## [SUPPLIED MATERIAL]
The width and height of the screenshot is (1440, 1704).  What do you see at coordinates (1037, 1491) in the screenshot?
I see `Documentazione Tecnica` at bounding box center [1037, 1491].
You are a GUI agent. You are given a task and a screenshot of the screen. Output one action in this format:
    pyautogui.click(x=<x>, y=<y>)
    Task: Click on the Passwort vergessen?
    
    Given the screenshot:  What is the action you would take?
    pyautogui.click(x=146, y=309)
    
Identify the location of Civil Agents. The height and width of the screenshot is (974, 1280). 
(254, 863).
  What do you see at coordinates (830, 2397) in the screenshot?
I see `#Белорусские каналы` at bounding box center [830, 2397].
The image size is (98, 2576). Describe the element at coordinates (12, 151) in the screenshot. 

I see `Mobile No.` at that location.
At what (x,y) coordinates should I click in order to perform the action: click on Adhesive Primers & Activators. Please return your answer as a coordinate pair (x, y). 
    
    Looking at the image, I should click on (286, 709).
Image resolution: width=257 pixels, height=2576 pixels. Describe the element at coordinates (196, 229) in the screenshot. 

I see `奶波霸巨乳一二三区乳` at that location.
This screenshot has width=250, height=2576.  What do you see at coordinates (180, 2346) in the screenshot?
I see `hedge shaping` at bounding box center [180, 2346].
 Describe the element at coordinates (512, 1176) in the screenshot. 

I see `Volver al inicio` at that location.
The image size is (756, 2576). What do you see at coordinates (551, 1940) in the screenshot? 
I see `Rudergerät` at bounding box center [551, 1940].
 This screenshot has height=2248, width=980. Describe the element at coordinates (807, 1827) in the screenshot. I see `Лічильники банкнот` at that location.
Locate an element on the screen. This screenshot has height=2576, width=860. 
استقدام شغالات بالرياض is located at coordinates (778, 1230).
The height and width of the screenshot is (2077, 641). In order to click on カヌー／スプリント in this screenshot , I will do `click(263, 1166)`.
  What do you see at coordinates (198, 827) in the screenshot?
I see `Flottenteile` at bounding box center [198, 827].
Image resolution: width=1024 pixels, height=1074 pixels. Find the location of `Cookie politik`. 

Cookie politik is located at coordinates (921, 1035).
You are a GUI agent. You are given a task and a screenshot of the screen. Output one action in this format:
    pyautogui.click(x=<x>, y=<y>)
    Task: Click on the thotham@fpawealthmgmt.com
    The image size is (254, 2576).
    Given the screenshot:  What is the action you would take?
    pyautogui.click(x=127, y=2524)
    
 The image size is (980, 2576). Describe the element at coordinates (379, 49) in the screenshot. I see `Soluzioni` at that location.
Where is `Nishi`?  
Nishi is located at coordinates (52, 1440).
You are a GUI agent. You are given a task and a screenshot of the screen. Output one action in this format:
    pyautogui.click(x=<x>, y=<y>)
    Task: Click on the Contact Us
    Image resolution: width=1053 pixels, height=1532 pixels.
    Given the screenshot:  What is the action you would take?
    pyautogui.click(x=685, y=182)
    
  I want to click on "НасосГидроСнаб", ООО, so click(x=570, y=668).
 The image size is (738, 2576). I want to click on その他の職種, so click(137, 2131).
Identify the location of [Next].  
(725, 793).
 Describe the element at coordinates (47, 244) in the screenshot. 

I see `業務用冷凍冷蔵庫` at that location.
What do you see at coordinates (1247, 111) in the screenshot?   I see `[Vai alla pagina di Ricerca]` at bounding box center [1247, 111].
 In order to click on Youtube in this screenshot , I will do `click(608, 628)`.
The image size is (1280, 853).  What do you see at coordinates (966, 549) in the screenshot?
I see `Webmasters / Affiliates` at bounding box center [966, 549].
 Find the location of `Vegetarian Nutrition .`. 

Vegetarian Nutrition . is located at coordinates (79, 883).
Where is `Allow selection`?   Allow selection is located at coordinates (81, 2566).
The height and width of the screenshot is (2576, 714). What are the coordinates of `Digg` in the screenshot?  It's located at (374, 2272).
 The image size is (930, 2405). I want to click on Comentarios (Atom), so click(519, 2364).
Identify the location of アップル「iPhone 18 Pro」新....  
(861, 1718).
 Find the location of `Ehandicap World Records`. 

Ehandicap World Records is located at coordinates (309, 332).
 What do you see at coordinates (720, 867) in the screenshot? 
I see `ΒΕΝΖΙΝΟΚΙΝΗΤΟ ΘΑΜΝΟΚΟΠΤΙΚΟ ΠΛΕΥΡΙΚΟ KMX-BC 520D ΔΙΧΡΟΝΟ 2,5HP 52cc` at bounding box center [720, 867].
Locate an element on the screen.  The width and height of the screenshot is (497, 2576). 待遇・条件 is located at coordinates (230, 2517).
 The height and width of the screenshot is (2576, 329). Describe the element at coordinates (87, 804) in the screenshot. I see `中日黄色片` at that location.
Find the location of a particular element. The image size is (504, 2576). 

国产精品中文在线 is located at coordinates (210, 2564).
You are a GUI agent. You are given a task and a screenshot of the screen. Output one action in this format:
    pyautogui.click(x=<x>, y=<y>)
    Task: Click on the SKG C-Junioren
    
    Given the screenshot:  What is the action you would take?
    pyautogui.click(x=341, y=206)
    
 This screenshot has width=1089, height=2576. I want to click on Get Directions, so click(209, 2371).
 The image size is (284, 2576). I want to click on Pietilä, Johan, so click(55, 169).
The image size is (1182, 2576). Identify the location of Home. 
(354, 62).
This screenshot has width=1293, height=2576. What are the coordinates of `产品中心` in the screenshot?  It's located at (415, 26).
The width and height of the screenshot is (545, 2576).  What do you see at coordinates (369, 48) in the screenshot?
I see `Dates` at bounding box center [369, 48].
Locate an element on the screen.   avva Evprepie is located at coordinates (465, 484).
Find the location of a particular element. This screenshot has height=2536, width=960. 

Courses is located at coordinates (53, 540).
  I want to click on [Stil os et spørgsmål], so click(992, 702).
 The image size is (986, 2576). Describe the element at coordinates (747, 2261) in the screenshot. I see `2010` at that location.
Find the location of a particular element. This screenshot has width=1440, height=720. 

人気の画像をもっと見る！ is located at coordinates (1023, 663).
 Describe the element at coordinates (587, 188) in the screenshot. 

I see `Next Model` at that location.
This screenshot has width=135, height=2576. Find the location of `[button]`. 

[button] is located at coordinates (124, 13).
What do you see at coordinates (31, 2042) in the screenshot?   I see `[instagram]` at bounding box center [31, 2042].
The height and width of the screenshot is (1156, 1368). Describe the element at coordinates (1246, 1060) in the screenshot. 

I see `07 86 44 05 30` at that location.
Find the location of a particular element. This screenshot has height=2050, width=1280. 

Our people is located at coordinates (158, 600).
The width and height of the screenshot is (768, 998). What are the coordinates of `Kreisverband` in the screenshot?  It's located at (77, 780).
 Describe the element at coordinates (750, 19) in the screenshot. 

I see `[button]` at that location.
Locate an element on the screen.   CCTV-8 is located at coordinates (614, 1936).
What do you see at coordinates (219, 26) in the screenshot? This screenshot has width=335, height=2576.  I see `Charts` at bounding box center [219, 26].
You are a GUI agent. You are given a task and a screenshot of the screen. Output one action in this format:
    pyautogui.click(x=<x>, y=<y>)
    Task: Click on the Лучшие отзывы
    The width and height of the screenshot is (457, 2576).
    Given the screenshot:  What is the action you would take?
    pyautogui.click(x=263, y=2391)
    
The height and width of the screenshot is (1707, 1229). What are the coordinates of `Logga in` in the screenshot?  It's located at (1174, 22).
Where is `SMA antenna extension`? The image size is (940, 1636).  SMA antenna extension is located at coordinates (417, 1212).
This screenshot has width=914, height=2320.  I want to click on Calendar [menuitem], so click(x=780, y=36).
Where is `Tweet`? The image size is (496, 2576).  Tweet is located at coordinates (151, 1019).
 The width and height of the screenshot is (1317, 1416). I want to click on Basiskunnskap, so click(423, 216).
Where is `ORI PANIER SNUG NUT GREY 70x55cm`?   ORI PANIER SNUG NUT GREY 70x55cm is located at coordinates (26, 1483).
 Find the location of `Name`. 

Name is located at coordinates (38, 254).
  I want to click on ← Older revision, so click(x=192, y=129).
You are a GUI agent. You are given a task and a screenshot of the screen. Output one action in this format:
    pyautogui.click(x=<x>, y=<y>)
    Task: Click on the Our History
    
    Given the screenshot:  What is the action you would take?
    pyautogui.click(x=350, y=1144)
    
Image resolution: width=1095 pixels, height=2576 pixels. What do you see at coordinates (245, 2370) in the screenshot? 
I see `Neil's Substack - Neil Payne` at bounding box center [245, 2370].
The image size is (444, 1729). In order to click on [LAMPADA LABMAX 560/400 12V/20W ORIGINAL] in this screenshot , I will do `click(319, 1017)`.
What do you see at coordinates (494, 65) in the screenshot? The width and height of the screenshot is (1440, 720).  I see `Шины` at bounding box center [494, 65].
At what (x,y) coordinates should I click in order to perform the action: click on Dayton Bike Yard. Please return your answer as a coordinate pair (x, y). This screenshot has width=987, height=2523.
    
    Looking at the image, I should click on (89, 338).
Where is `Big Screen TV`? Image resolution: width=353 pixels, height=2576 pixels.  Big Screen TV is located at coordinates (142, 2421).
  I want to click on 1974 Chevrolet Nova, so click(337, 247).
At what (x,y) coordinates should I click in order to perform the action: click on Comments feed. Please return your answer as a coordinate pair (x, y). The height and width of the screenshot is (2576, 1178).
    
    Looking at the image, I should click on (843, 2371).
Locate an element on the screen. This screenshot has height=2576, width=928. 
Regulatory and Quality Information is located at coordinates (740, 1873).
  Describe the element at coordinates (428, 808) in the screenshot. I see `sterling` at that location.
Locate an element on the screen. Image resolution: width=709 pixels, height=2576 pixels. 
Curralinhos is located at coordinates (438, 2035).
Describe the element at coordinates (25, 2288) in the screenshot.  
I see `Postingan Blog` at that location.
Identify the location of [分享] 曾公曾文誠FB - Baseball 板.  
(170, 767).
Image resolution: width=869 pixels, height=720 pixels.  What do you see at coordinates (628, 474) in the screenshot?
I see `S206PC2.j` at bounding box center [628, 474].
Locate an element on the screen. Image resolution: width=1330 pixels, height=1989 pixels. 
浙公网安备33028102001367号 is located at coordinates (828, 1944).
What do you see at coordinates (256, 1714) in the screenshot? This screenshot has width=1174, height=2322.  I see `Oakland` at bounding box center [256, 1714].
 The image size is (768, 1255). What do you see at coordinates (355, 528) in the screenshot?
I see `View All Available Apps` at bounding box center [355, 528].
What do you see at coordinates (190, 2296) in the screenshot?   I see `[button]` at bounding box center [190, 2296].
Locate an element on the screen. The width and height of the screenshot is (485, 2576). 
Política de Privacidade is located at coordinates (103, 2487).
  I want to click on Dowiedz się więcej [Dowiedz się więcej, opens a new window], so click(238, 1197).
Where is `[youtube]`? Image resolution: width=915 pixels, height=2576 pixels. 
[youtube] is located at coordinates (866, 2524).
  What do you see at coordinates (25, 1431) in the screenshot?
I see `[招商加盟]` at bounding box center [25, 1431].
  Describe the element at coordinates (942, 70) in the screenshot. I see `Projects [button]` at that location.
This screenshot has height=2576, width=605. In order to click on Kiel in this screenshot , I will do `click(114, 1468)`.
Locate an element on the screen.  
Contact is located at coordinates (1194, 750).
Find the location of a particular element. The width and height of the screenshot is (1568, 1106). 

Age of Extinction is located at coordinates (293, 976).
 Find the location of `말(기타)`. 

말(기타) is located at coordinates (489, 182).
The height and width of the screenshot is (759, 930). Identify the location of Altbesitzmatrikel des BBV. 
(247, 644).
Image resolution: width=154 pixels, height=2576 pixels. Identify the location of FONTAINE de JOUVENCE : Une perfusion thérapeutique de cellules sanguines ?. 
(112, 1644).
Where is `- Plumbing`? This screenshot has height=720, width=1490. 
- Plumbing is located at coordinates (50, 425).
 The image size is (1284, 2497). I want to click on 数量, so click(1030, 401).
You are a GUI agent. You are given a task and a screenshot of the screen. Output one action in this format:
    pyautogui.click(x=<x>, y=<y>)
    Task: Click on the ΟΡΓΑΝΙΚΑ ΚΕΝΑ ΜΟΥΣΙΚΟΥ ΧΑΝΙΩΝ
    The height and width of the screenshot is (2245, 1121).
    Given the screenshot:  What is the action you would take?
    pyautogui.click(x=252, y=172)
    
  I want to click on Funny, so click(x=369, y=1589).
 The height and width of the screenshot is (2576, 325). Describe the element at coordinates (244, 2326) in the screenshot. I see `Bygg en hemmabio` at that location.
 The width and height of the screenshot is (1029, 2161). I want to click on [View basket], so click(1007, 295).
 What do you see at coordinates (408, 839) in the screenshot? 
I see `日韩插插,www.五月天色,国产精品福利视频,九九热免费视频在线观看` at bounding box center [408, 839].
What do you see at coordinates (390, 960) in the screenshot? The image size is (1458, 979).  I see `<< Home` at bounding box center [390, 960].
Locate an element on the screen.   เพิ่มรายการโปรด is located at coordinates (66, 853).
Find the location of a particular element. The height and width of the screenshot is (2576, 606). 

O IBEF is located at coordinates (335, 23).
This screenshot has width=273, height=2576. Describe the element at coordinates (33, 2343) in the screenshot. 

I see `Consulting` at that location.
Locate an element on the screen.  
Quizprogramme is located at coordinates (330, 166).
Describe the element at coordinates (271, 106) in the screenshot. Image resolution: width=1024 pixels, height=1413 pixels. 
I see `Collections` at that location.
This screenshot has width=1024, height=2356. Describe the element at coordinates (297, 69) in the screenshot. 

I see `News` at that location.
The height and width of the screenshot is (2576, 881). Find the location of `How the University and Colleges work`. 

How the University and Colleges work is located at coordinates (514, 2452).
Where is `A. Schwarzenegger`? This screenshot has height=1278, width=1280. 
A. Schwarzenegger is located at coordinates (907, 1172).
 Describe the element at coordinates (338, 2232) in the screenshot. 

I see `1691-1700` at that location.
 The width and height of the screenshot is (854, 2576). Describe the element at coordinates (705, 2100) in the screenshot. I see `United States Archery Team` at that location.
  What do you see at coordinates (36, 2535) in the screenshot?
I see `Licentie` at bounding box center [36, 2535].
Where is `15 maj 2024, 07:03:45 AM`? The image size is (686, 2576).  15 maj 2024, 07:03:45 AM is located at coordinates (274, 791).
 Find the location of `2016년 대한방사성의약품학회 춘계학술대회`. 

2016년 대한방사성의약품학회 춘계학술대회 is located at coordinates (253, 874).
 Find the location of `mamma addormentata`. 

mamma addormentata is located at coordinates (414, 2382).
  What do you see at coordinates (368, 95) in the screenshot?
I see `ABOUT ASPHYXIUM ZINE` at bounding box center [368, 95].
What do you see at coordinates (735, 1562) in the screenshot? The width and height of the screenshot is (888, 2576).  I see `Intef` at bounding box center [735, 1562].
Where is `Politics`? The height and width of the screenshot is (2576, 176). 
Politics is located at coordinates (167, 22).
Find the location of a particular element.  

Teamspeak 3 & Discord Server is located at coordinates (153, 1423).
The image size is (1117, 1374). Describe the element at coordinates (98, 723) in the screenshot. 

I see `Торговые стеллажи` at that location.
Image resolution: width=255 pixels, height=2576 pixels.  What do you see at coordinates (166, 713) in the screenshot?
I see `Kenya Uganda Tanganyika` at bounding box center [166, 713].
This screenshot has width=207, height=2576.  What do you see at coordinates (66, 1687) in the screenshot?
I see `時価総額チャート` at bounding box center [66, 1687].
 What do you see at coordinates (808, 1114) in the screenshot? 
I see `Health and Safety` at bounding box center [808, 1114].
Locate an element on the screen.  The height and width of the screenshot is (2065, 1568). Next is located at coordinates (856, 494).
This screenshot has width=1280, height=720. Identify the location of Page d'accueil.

## [GOAL OF THE EXERCISE]
Return, word for word, each line from the one that contains "What do you see at coordinates (808, 1114)" through the end of the listing above.

## [OUTPUT OF THE EXERCISE]
 What do you see at coordinates (808, 1114) in the screenshot? 
I see `Health and Safety` at bounding box center [808, 1114].
Locate an element on the screen.  The height and width of the screenshot is (2065, 1568). Next is located at coordinates (856, 494).
This screenshot has width=1280, height=720. Identify the location of Page d'accueil.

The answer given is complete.